We feel like we should do something, but we can’t call it war or preemption because those are things George Bush does. We are not George Bush.
So we call war “kinetic military action” and we say that the massacre of civilians is always bad, but it’s only bad enough to stop when our other interests are also at stake.
We sound like assholes.
We kill and maim civilians.
This all gets very ugly.
Does the humanitarian crisis end if Gadaffi isn’t deposed? Does deposing Gadaffi ourselves line up with our humanitarian military mission? Is a humanitarian military mission a contradiction in terms? Does deposing Gadaffi ourselves ice the so-called Arab Spring?

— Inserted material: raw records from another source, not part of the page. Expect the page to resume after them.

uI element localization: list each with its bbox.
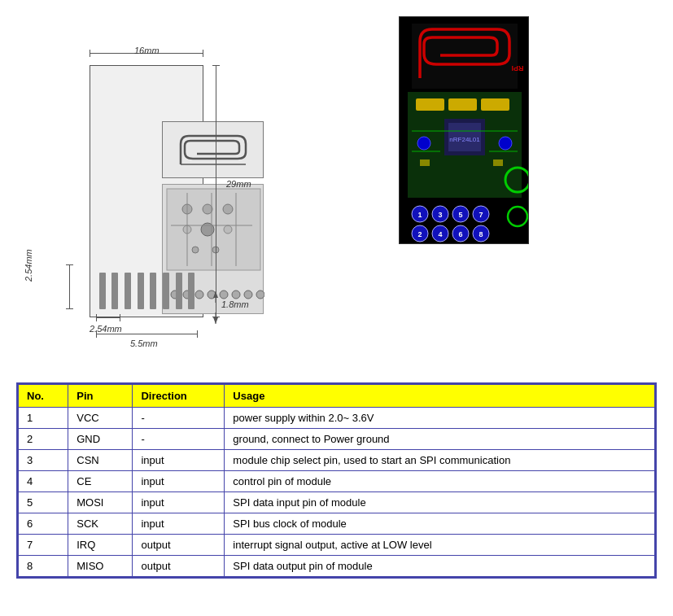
svg-point-8 (192, 247, 199, 253)
table-header-row: No. Pin Direction Usage (19, 385, 655, 408)
svg-point-37 (499, 137, 512, 150)
dim-bottom-wide (96, 334, 198, 334)
svg-rect-39 (493, 159, 503, 166)
top-section: 16mm (8, 8, 665, 374)
col-usage: Usage (225, 385, 655, 408)
svg-marker-23 (213, 291, 218, 298)
cell-no: 1 (19, 408, 68, 429)
table-row: 4CEinputcontrol pin of module (19, 471, 655, 492)
svg-rect-38 (420, 159, 430, 166)
svg-marker-25 (213, 317, 218, 324)
svg-point-6 (201, 223, 214, 236)
cell-direction: - (133, 429, 225, 450)
pin-3 (125, 273, 131, 309)
cell-pin: VCC (68, 408, 133, 429)
cell-direction: input (133, 471, 225, 492)
col-pin: Pin (68, 385, 133, 408)
cell-pin: MOSI (68, 492, 133, 513)
cell-usage: module chip select pin, used to start an… (225, 450, 655, 471)
pin-6 (163, 273, 169, 309)
antenna-area (162, 121, 264, 178)
cell-no: 4 (19, 471, 68, 492)
technical-diagram: 16mm (24, 16, 366, 366)
dim-right-line (216, 65, 216, 317)
svg-text:3: 3 (438, 211, 442, 219)
cell-pin: IRQ (68, 535, 133, 556)
table-row: 7IRQoutputinterrupt signal output, activ… (19, 535, 655, 556)
svg-point-36 (417, 137, 430, 150)
table-row: 3CSNinputmodule chip select pin, used to… (19, 450, 655, 471)
cell-usage: ground, connect to Power ground (225, 429, 655, 450)
cell-no: 8 (19, 556, 68, 577)
pin-5 (150, 273, 156, 309)
pin-4 (138, 273, 144, 309)
svg-point-21 (256, 291, 264, 299)
svg-rect-32 (481, 98, 509, 111)
table-row: 2GND-ground, connect to Power ground (19, 429, 655, 450)
pins-area (96, 264, 198, 309)
pin-table: No. Pin Direction Usage 1VCC-power suppl… (18, 384, 655, 577)
dim-2p54mm-v: 2.54mm (24, 249, 33, 282)
pcb-color-svg: RPI nRF24L01 1 (400, 17, 529, 244)
arrow-1p8 (203, 291, 228, 324)
cell-no: 6 (19, 513, 68, 535)
pin-7 (176, 273, 182, 309)
cell-direction: input (133, 492, 225, 513)
dim-bottom-h (96, 317, 120, 318)
coil-svg (173, 128, 254, 173)
table-row: 1VCC-power supply within 2.0~ 3.6V (19, 408, 655, 429)
dim-2p54mm-h: 2.54mm (90, 324, 122, 334)
cell-direction: - (133, 408, 225, 429)
svg-text:4: 4 (438, 230, 442, 238)
cell-usage: SPI data output pin of module (225, 556, 655, 577)
cell-pin: GND (68, 429, 133, 450)
cell-direction: input (133, 450, 225, 471)
svg-text:1: 1 (417, 211, 422, 219)
svg-point-20 (244, 291, 252, 299)
cell-no: 2 (19, 429, 68, 450)
dim-16mm: 16mm (134, 46, 160, 55)
cell-usage: SPI data input pin of module (225, 492, 655, 513)
col-direction: Direction (133, 385, 225, 408)
cell-usage: power supply within 2.0~ 3.6V (225, 408, 655, 429)
dim-29mm: 29mm (226, 179, 251, 189)
cell-direction: output (133, 556, 225, 577)
col-no: No. (19, 385, 68, 408)
cell-pin: CSN (68, 450, 133, 471)
table-row: 8MISOoutputSPI data output pin of module (19, 556, 655, 577)
cell-no: 7 (19, 535, 68, 556)
svg-text:5: 5 (458, 211, 462, 219)
svg-point-4 (223, 204, 233, 214)
pin-1 (99, 273, 106, 309)
svg-text:RPI: RPI (511, 64, 523, 72)
svg-text:nRF24L01: nRF24L01 (449, 136, 480, 143)
dim-left-2p54 (69, 264, 70, 309)
cell-pin: SCK (68, 513, 133, 535)
cell-direction: input (133, 513, 225, 535)
svg-text:6: 6 (458, 230, 462, 238)
table-row: 6SCKinputSPI bus clock of module (19, 513, 655, 535)
svg-rect-30 (416, 98, 444, 111)
cell-no: 5 (19, 492, 68, 513)
cell-pin: CE (68, 471, 133, 492)
svg-text:7: 7 (479, 211, 483, 219)
cell-usage: interrupt signal output, active at LOW l… (225, 535, 655, 556)
svg-point-7 (224, 225, 232, 234)
cell-usage: SPI bus clock of module (225, 513, 655, 535)
svg-text:2: 2 (417, 230, 422, 238)
pin-8 (188, 273, 194, 309)
cell-pin: MISO (68, 556, 133, 577)
cell-direction: output (133, 535, 225, 556)
dim-5p5mm: 5.5mm (130, 339, 158, 348)
svg-rect-31 (448, 98, 477, 111)
pcb-image: RPI nRF24L01 1 (399, 16, 529, 244)
cell-usage: control pin of module (225, 471, 655, 492)
table-row: 5MOSIinputSPI data input pin of module (19, 492, 655, 513)
svg-point-19 (232, 291, 240, 299)
cell-no: 3 (19, 450, 68, 471)
pin-2 (111, 273, 118, 309)
svg-text:8: 8 (479, 230, 483, 238)
svg-point-3 (203, 204, 212, 214)
pin-table-section: No. Pin Direction Usage 1VCC-power suppl… (16, 382, 657, 579)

Pennsylvania Gov. Tom Corbett seems to have it wrong re: former Gov. Ed Rendell’s use of federal funding. Line of the article: “I don’t see how education is shovel-ready.” Yeah, a shovel is exactly what we need. I’m on record as not being the biggest fan of Fast Eddie (that is to say, I make fun of him on this blog every now and then), but Corbett is way off here. Never mind the fact that funding transportation over education seems like a good idea to precisely no one besides Corbett: Eddie says he spent the money the way he was supposed to. Rendell, always too enthusiastically himself to rise to national office, appears nuanced and genteel this context. It’s a day early for that, so I’m thoroughly confused.
In case you’re wondering, yes, Corbett really is selling Rendell’s bus, Commonwealth One (which doesn’t even run), as is. Awesome. Hey Tom, let’s not convince some energy company to trick it out with hybrid technology for free as a way of promoting Pennsylvania as a green-teach state committed to reducing emissions. Let’s not do that.